Osh

In a Unix shell, you can run a series of commands, connecting the output of one command with the input to the next command using pipes. The information passed from one command to the next is normally organized into lines of text. Tools such as awk and sed are designed to extract and transform information from these lines. It would be much simpler if the data passed between commands was organized into objects. Osh is based on this idea. Osh is implemented in Python, so much of osh will be familiar if you already know Python.

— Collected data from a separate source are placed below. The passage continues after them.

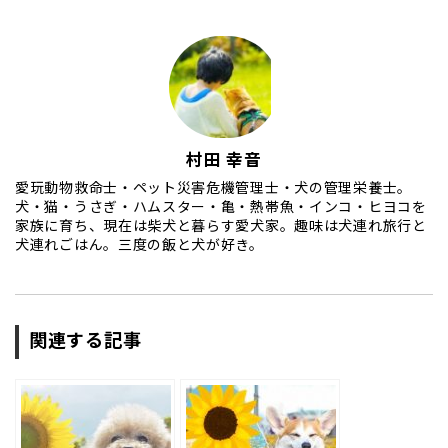
村田 幸音
愛玩動物救命士・ペット災害危機管理士・犬の管理栄養士。
犬・猫・うさぎ・ハムスター・亀・熱帯魚・インコ・ヒヨコを
家族に育ち、現在は柴犬と暮らす愛犬家。趣味は犬連れ旅行と
犬連れごはん。三度の飯と犬が好き。
関連する記事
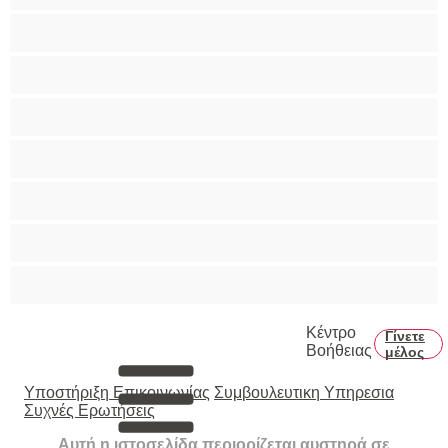
Πορνοστάρ
Πρωκτικό
Τεράστια Βυζιά
Τριχωτό μουνάκι
Φετίχ
Φοιτήτριες
Χυσίματα
Κέντρο
Γίνετε
Βοήθειας
μέλος
Υποστήριξη Επικοινωνίας
Συμβουλευτικη Υπηρεσια
Συχνές Ερωτήσεις
Αυτή η ιστοσελίδα περιορίζεται αυστηρά σε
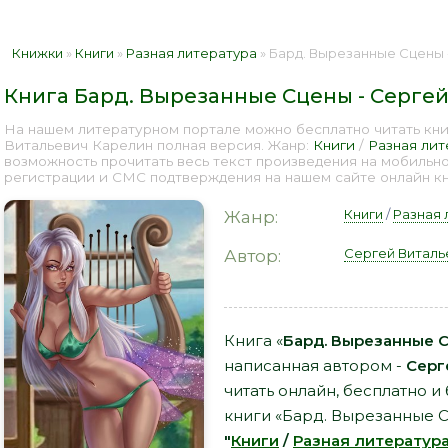
Книжки
»
Книги
»
Разная литература
» Бард. Вырезанные Сцены - Се
Книга Бард. Вырезанные Сцены - Серге
На нашем литературном портале можно бесплатно читать кни
Витальевич Карелин полная версия. Жанр:
Книги
/
Разная лит
возможность прочитать весь текст произведения на мобильн
регистрации и СМС подтверждения на нашем сайте онлайн кни
Книги
/
Разная 
Жанр:
Сергей Виталь
Автор:
Книга «
Бард. Вырезанные С
написанная автором -
Серг
читать онлайн, бесплатно и
книги «Бард. Вырезанные С
"
Книги
/
Разная литератур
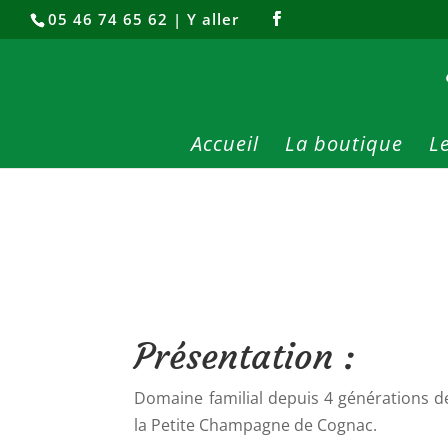
05 46 74 65 62
|
Y aller
Accueil
La boutique
L
Présentation :
Domaine familial depuis 4 générations de
la Petite Champagne de Cognac.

Osh is not a shell. It is an executable implementing a language that supports the composition of commands through piping. The objects piped from one command to the next can be Python primitives (numbers, lists, maps, etc.), other useful types such as dates/times, or database rows; or represent various OS resources such as files, directories, and processes. Conversions between objects and strings simplify integration with the Unix environment. The commands included with osh manipulate objects, access databases, and execute commands remotely, including parallel execution on nodes in a cluster. In a single osh invocation, all commands run in a single process. Multithreading is used only when executing commands on a cluster.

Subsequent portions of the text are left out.